In our example case:
```python
from nais.processor import nais_processor
nais_processor("/home/user/viikki.yml")
```
```
Building database...
Processing 20220928 (Viikki, Helsinki, Finland)
Processing 20220929 (Viikki, Helsinki, Finland)
Processing 20220930 (Viikki, Helsinki, Finland)
Done!
```
The code produces daily processed data files `NAIS_yyyymmdd.nc` (netCDF format). These files are saved in the destination given in the configuration file.

The locations of raw and processed files for each day are written in the JSON formatted `database_file`. This prevents reprocessing when `allow_reprocess: false`.

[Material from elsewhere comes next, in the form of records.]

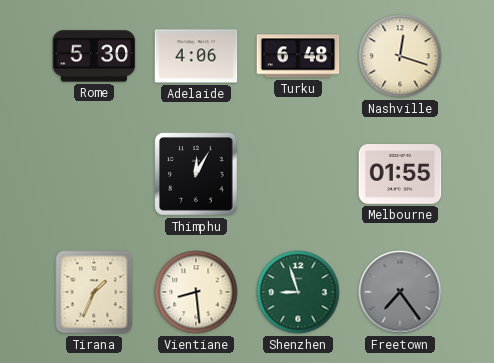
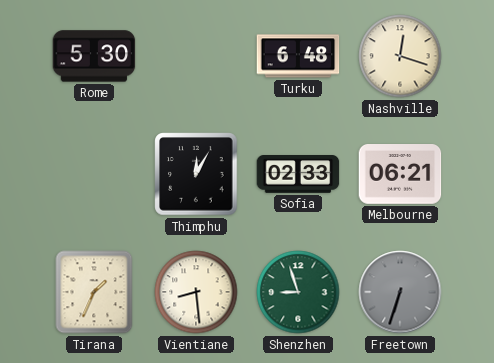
Adelaide: 4:06 -> none
Sofia: none -> 02:33
Melbourne: 01:55 -> 06:21
Freetown: 7:24 -> 6:33
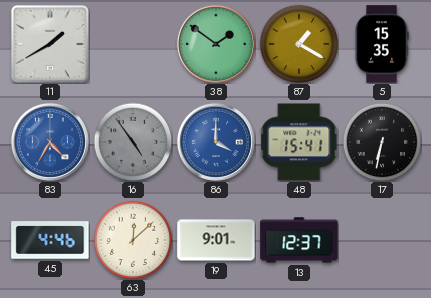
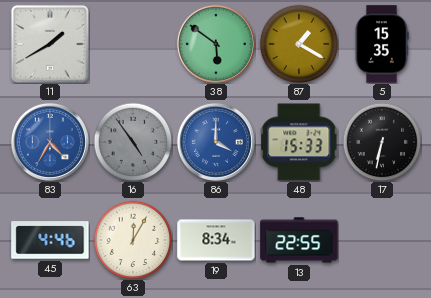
38: 1:51 -> 5:51
48: 15:41 -> 15:33
63: 12:08 -> 12:05
19: 9:01 -> 8:34
13: 12:37 -> 22:55
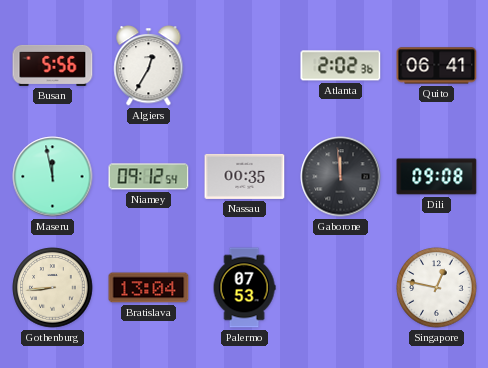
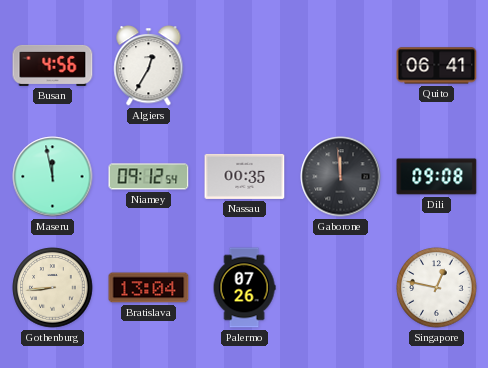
Busan: 5:56 -> 4:56
Atlanta: 2:02 -> none
Palermo: 07:53 -> 07:26
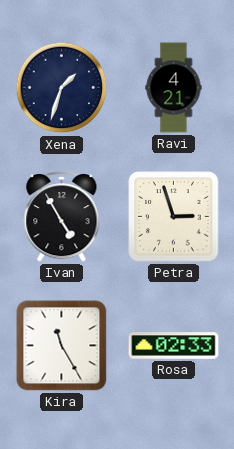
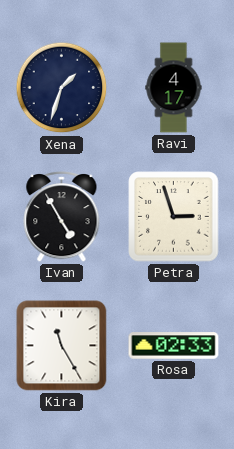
Ravi: 4:21 -> 4:17
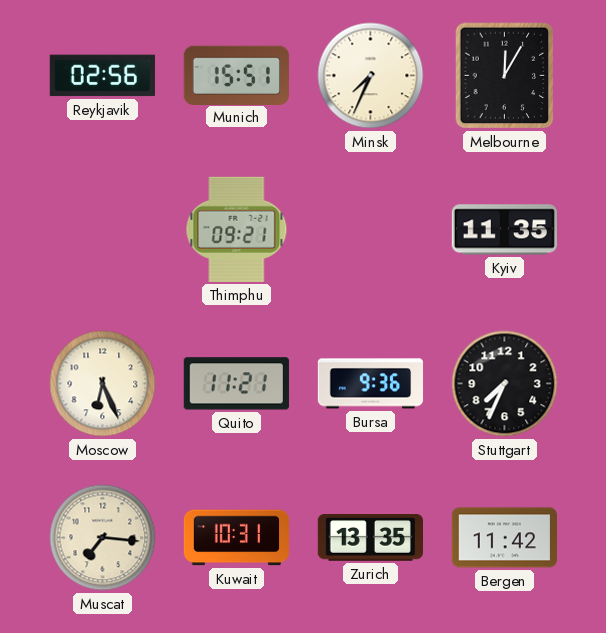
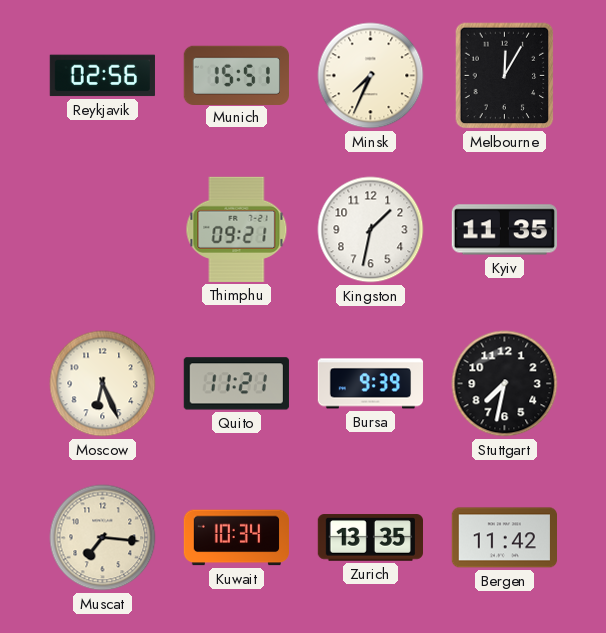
Kingston: none -> 1:32
Bursa: 9:36 -> 9:39
Stuttgart: 7:34 -> 7:32
Kuwait: 10:31 -> 10:34
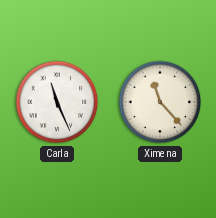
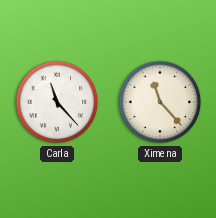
Carla: 11:26 -> 11:23
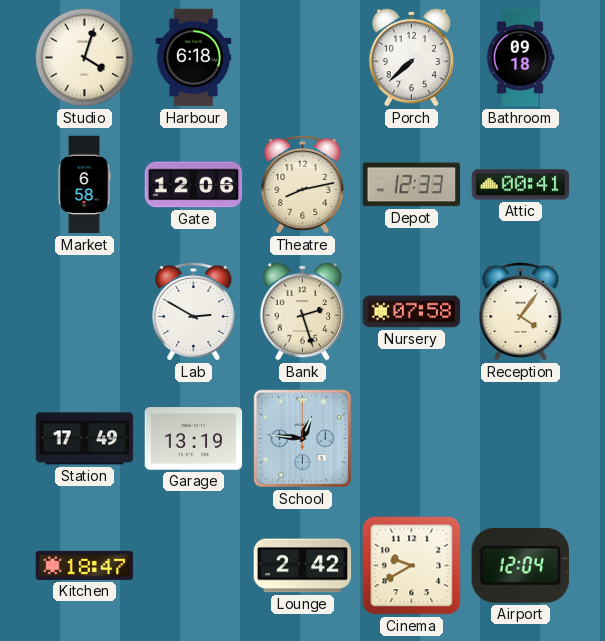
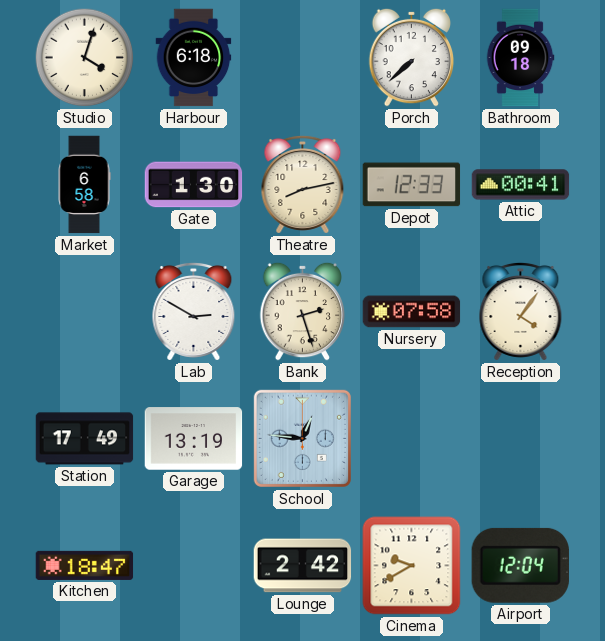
Gate: 12:06 -> 1:30
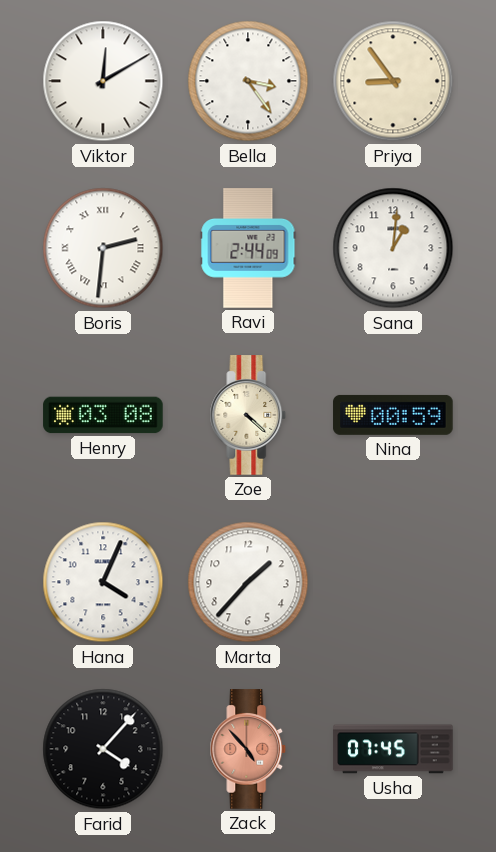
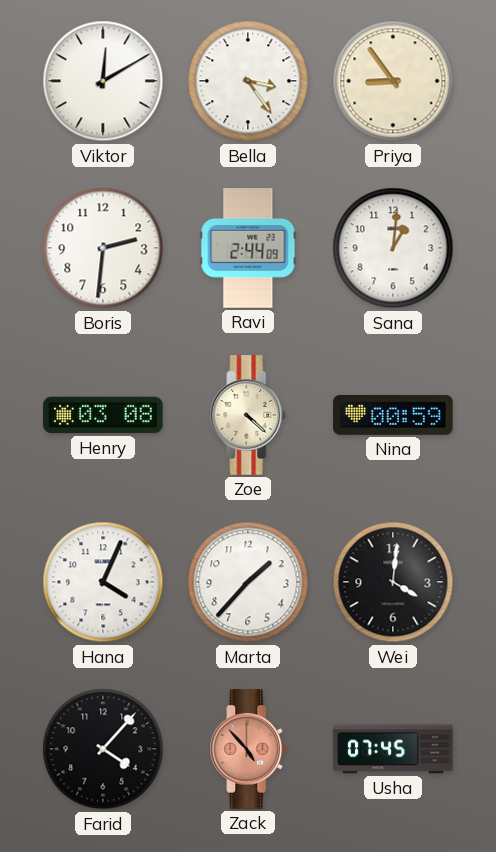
Boris numerals: Roman -> Arabic
Wei: none -> 4:01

The netcdf files have the following structure:
| Fields             | Dimensions    | Data type      | Units | Comments           |
|--------------------|---------------|----------------|-------|------------------- |
| **Coordinates**    |               |                |       |                    |
| time               | time          | datetime64[ns] |       | timezone: utc      |
| diameter           | diameter      | float          | m     | particle diameter  |
| flag               | flag          | string         |       |                    |
| **Data variables** |               |                |       |                    |
| neg_ions           | time,diameter | float          | cm-3  | dN/dlogDp          |
| pos_ions           | time,diameter | float          | cm-3  | dN/dlogDp          |
| neg_particles      | time,diameter | float          | cm-3  | dN/dlogDp          |
| pos_particles      | time,diameter | float          | cm-3  | dN/dlogDp          |
| neg_ion_flags      | time,flag     | int            |       | flag=1, no flag=0  |
| pos_ion_flags      | time,flag     | int            |       | flag=1, no flag=0  |
| neg_particle_flags | time,flag     | int            |       | flag=1, no flag=0  |
| pos_particle_flags | time,flag     | int            |       | flag=1, no flag=0  |
| **Attributes**     |               |                |       |                    |
| Measurement info   |               | dictionary     |       |                    |

Next we combine the previously created files into a single continuous dataset with two hour time resolution and only raise a flag if at least 50% of the data points inside the two hour window contain the flag. We save it at as a netcdf file.
```python
from nais.utils import combine_data
import pandas as pd

data_source = "/home/user/viikki"
date_range = pd.date_range("2022-09-28","2022-09-30")

ds = combine_data(data_source, date_range, "2H",
    flag_sensitivity=0.5)
ds.to_netcdf("combined_nais_dataset.nc")
```
Then we launch the data checker with the combined data in order to identify bad data. Bounding boxes are drawn around bad data in the size distributions (initiate a box with double left click and remove from the menu opened by right click). By clicking the save boundaries button the box coordinates are saved to a netcdf file.
```python
from nais.checker import startNaisChecker
startNaisChecker("combined_nais_dataset.nc","bad_data_bounds.nc")
```
We can set the bad data to `NaN` in our daily processed files by using the appropriate utility function and a simple for loop.
```python
from nais.utils import remove_bad_data
import os

data_file_dir = "/home/user/viikki"
for data_file in os.listdir(data_file_dir):
    if (("NAIS" in data_file) and (".nc" in data_file)):
        f = os.path.join(data_file_dir,data_file)
        ds = remove_bad_data(f,"bad_data_bounds.nc")
        ds.to_netcdf(os.path.join(
            data_file_dir,data_file[:-3]+"_checked.nc"))
```
This will create files named `NAIS_yyyymmdd_checked.nc` to the data file folder, which can be the starting point for further analysis.

## License
This project is licensed under the terms of the GNU GPLv3.

## References
Gormley P. G. and Kennedy M., Diffusion from a Stream Flowing through a Cylindrical Tube, Proceedings of the Royal Irish Academy. Section A: Mathematical and Physical Sciences, 52, (1948-1950), pp. 163-169.

Wagner R., Manninen H.E., Franchin A., Lehtipalo K., Mirme S., Steiner G., Petäjä T. and Kulmala M., On the accuracy of ion measurements using a Neutral cluster and Air Ion Spectrometer, Boreal Environment Research, 21, (2016), pp. 230–241.